Some of the symptoms of SAD include: needing more sleep than you do in the summer months, and if you are lucky enough to squeeze in more sleep, not reaping such benefits as increased energy.  You may also find that you have bouts of insomnia and are more irritable.  Trust me, if you are noticing that you are a bit more irritable, I bet others have noticed it too!

You may find it difficult to concentrate or tend to be forgetful.  Memory issues are not uncommon when you suffer from SAD. Gaining weight, depression and losing interest in sex are also symptoms to watch out for.

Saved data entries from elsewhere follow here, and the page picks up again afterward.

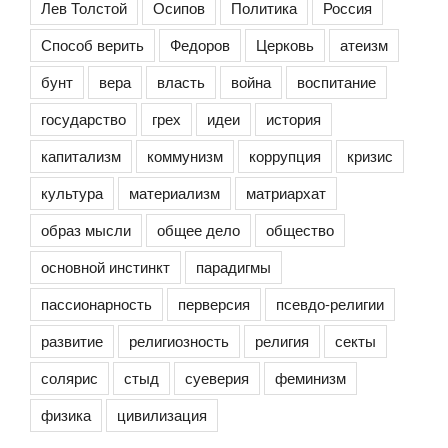
Лев Толстой
Осипов
Политика
Россия
Способ верить
Федоров
Церковь
атеизм
бунт
вера
власть
война
воспитание
государство
грех
идеи
история
капитализм
коммунизм
коррупция
кризис
культура
материализм
матриархат
образ мысли
общее дело
общество
основной инстинкт
парадигмы
пассионарность
перверсия
псевдо-религии
развитие
религиозность
религия
секты
солярис
стыд
суеверия
феминизм
физика
цивилизация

Okay, so while the bad news is that you are feeling down right now, the good news is that summer is around the corner.   Also, while you are in the midst of Mother Nature’s funny joke, there are some things that you can do to help your mood.  Psychotherapy in conjunction with light therapy has been scientifically proven to raise mood and help with sleep issues associated with SAD.

According to a study in 2007 (by Rohan, Roeklein, Tierney, Johnson, Lippy, Lacy and Barton), when 1.5 hours of Cognitive Behavioural Therapy (CBT) was provided either through individual psychotherapy or a group format, and the CBT was coupled with daily light therapy sessions (10000-lux) for 90 minutes/day, there were clinically significant, positive changes noted which reduced the negative symptomatology of seasonal affective disorder.

So, by identifying your personal strengths, limits and the social pressures that are affecting your life, and utilizing something as simple as light therapy, you may lessen the effects of the winter blues.  Becoming active in order to combat the depressive symptoms that come with SAD, is key in preventing the symptoms!